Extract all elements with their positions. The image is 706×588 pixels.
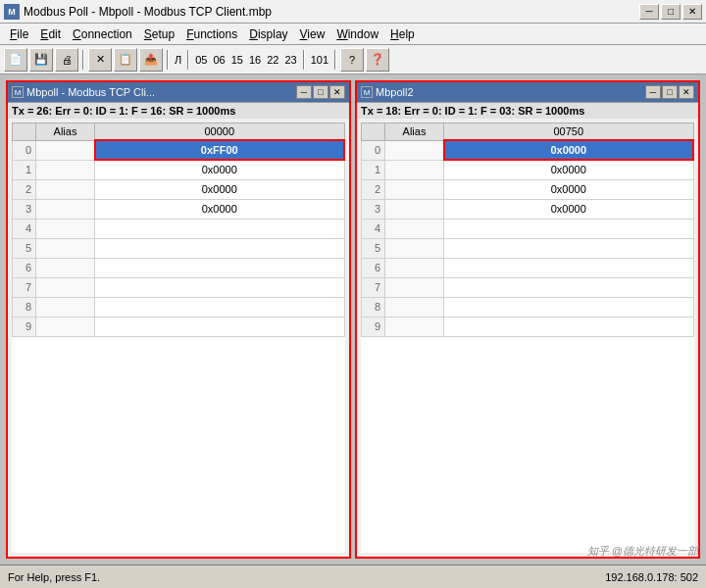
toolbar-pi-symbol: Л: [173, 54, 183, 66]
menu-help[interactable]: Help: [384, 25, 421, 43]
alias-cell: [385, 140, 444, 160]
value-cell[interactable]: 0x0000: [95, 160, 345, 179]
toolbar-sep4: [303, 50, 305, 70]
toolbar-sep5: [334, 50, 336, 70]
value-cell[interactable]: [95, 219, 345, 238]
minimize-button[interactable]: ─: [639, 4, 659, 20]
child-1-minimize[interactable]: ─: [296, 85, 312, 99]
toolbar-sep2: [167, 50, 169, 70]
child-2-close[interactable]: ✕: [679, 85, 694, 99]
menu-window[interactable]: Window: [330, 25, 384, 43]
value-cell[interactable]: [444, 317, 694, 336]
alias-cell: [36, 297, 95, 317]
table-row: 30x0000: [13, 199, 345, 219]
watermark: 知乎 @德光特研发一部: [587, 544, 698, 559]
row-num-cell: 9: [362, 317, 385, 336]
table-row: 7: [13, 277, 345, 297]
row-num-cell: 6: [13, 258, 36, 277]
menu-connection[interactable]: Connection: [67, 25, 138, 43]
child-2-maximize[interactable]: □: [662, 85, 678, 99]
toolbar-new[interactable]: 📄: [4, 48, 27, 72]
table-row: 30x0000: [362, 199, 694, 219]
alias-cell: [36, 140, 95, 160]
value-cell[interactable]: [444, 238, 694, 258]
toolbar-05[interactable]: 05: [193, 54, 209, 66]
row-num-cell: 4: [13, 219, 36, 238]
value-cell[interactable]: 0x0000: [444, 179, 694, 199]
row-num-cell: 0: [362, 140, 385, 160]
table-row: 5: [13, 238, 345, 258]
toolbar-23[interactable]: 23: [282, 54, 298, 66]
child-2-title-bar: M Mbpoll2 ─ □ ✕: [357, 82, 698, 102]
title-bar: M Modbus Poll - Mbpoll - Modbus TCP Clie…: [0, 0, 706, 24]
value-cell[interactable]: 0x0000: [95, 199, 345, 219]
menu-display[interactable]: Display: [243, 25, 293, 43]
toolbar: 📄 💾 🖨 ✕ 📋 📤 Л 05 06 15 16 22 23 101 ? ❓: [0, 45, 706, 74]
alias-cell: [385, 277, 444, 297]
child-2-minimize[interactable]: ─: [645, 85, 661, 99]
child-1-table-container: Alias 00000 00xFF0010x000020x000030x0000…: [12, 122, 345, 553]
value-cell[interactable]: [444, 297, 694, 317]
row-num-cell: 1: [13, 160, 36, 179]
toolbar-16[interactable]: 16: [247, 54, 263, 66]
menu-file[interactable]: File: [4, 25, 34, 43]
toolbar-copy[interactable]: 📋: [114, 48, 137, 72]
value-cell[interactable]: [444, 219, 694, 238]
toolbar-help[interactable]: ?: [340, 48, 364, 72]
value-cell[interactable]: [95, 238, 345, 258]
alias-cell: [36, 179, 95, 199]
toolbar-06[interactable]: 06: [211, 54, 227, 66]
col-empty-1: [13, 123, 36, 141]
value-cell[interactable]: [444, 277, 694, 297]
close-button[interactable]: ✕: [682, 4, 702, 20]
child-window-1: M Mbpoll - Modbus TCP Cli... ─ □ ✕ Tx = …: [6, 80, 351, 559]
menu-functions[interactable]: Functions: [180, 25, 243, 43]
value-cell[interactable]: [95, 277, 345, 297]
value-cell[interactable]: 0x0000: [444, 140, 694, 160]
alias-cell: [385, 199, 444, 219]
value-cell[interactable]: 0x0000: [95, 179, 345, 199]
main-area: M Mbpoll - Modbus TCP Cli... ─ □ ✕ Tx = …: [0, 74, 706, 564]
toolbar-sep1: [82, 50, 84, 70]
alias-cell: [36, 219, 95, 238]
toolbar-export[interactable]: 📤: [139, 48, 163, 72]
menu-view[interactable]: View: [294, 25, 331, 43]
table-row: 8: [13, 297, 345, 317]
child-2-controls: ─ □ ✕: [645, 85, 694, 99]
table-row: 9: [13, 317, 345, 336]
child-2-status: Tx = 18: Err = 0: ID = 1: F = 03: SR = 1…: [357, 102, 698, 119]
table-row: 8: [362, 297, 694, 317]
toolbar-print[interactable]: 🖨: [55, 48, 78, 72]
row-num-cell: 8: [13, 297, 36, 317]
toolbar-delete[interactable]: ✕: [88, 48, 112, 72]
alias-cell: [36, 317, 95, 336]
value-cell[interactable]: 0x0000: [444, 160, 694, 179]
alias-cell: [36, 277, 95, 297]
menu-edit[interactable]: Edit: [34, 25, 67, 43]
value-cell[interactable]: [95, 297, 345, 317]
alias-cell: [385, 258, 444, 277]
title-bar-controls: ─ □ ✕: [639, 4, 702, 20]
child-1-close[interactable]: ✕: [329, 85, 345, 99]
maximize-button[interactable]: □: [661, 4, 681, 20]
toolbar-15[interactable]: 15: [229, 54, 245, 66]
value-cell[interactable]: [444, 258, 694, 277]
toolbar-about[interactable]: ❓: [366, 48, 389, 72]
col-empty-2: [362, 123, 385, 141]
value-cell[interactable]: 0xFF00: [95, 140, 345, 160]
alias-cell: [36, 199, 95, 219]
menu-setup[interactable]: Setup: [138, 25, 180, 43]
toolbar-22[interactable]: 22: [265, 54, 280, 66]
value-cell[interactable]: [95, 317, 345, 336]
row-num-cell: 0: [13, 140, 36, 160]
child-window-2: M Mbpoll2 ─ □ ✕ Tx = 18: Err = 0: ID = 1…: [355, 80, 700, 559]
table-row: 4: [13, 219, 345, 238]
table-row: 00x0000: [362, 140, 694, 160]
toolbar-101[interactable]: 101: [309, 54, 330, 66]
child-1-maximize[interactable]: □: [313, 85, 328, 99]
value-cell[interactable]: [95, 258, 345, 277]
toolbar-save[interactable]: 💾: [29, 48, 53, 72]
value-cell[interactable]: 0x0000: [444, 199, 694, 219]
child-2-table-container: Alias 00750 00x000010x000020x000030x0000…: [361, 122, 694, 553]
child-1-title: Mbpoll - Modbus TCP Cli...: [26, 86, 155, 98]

*****

> WORK TO COMPLETE
Transcribe all of the records above exactly; no image should appear in what you write.

> RESULT OF THE EXERCISE
Extract all elements with their positions. The image is 706×588 pixels.
toolbar-pi-symbol: Л: [173, 54, 183, 66]
menu-help[interactable]: Help: [384, 25, 421, 43]
alias-cell: [385, 140, 444, 160]
value-cell[interactable]: 0x0000: [95, 160, 345, 179]
toolbar-sep4: [303, 50, 305, 70]
toolbar-sep5: [334, 50, 336, 70]
value-cell[interactable]: [95, 219, 345, 238]
minimize-button[interactable]: ─: [639, 4, 659, 20]
child-1-minimize[interactable]: ─: [296, 85, 312, 99]
toolbar-sep2: [167, 50, 169, 70]
child-2-close[interactable]: ✕: [679, 85, 694, 99]
menu-window[interactable]: Window: [330, 25, 384, 43]
value-cell[interactable]: [444, 317, 694, 336]
alias-cell: [36, 297, 95, 317]
table-row: 30x0000: [13, 199, 345, 219]
watermark: 知乎 @德光特研发一部: [587, 544, 698, 559]
row-num-cell: 9: [362, 317, 385, 336]
table-row: 7: [13, 277, 345, 297]
row-num-cell: 6: [13, 258, 36, 277]
menu-connection[interactable]: Connection: [67, 25, 138, 43]
child-2-maximize[interactable]: □: [662, 85, 678, 99]
toolbar-new[interactable]: 📄: [4, 48, 27, 72]
table-row: 30x0000: [362, 199, 694, 219]
alias-cell: [36, 140, 95, 160]
value-cell[interactable]: [444, 238, 694, 258]
toolbar-05[interactable]: 05: [193, 54, 209, 66]
row-num-cell: 4: [13, 219, 36, 238]
value-cell[interactable]: 0x0000: [444, 179, 694, 199]
row-num-cell: 0: [362, 140, 385, 160]
table-row: 5: [13, 238, 345, 258]
toolbar-23[interactable]: 23: [282, 54, 298, 66]
child-2-title-bar: M Mbpoll2 ─ □ ✕: [357, 82, 698, 102]
title-bar: M Modbus Poll - Mbpoll - Modbus TCP Clie…: [0, 0, 706, 24]
value-cell[interactable]: 0x0000: [95, 199, 345, 219]
menu-display[interactable]: Display: [243, 25, 293, 43]
toolbar: 📄 💾 🖨 ✕ 📋 📤 Л 05 06 15 16 22 23 101 ? ❓: [0, 45, 706, 74]
alias-cell: [385, 277, 444, 297]
child-2-minimize[interactable]: ─: [645, 85, 661, 99]
child-1-table-container: Alias 00000 00xFF0010x000020x000030x0000…: [12, 122, 345, 553]
value-cell[interactable]: [444, 297, 694, 317]
row-num-cell: 1: [13, 160, 36, 179]
toolbar-16[interactable]: 16: [247, 54, 263, 66]
menu-file[interactable]: File: [4, 25, 34, 43]
toolbar-copy[interactable]: 📋: [114, 48, 137, 72]
value-cell[interactable]: [444, 219, 694, 238]
toolbar-help[interactable]: ?: [340, 48, 364, 72]
value-cell[interactable]: [95, 238, 345, 258]
alias-cell: [36, 179, 95, 199]
toolbar-06[interactable]: 06: [211, 54, 227, 66]
col-empty-1: [13, 123, 36, 141]
value-cell[interactable]: [444, 277, 694, 297]
close-button[interactable]: ✕: [682, 4, 702, 20]
child-window-1: M Mbpoll - Modbus TCP Cli... ─ □ ✕ Tx = …: [6, 80, 351, 559]
menu-functions[interactable]: Functions: [180, 25, 243, 43]
value-cell[interactable]: [95, 277, 345, 297]
value-cell[interactable]: 0x0000: [444, 140, 694, 160]
alias-cell: [385, 199, 444, 219]
value-cell[interactable]: 0x0000: [95, 179, 345, 199]
main-area: M Mbpoll - Modbus TCP Cli... ─ □ ✕ Tx = …: [0, 74, 706, 564]
toolbar-sep1: [82, 50, 84, 70]
alias-cell: [36, 219, 95, 238]
toolbar-export[interactable]: 📤: [139, 48, 163, 72]
menu-view[interactable]: View: [294, 25, 331, 43]
table-row: 8: [13, 297, 345, 317]
child-2-controls: ─ □ ✕: [645, 85, 694, 99]
table-row: 9: [13, 317, 345, 336]
child-2-status: Tx = 18: Err = 0: ID = 1: F = 03: SR = 1…: [357, 102, 698, 119]
table-row: 8: [362, 297, 694, 317]
toolbar-print[interactable]: 🖨: [55, 48, 78, 72]
row-num-cell: 8: [13, 297, 36, 317]
toolbar-delete[interactable]: ✕: [88, 48, 112, 72]
alias-cell: [36, 317, 95, 336]
value-cell[interactable]: 0x0000: [444, 160, 694, 179]
alias-cell: [36, 277, 95, 297]
menu-edit[interactable]: Edit: [34, 25, 67, 43]
value-cell[interactable]: [95, 297, 345, 317]
alias-cell: [385, 258, 444, 277]
title-bar-controls: ─ □ ✕: [639, 4, 702, 20]
child-1-close[interactable]: ✕: [329, 85, 345, 99]
maximize-button[interactable]: □: [661, 4, 681, 20]
toolbar-15[interactable]: 15: [229, 54, 245, 66]
value-cell[interactable]: [444, 258, 694, 277]
toolbar-about[interactable]: ❓: [366, 48, 389, 72]
col-empty-2: [362, 123, 385, 141]
value-cell[interactable]: 0xFF00: [95, 140, 345, 160]
alias-cell: [36, 199, 95, 219]
menu-setup[interactable]: Setup: [138, 25, 180, 43]
toolbar-22[interactable]: 22: [265, 54, 280, 66]
value-cell[interactable]: [95, 317, 345, 336]
row-num-cell: 0: [13, 140, 36, 160]
child-window-2: M Mbpoll2 ─ □ ✕ Tx = 18: Err = 0: ID = 1…: [355, 80, 700, 559]
table-row: 4: [13, 219, 345, 238]
table-row: 00x0000: [362, 140, 694, 160]
toolbar-101[interactable]: 101: [309, 54, 330, 66]
child-1-maximize[interactable]: □: [313, 85, 328, 99]
value-cell[interactable]: [95, 258, 345, 277]
toolbar-save[interactable]: 💾: [29, 48, 53, 72]
value-cell[interactable]: 0x0000: [444, 199, 694, 219]
child-2-table-container: Alias 00750 00x000010x000020x000030x0000…: [361, 122, 694, 553]
child-1-title: Mbpoll - Modbus TCP Cli...: [26, 86, 155, 98]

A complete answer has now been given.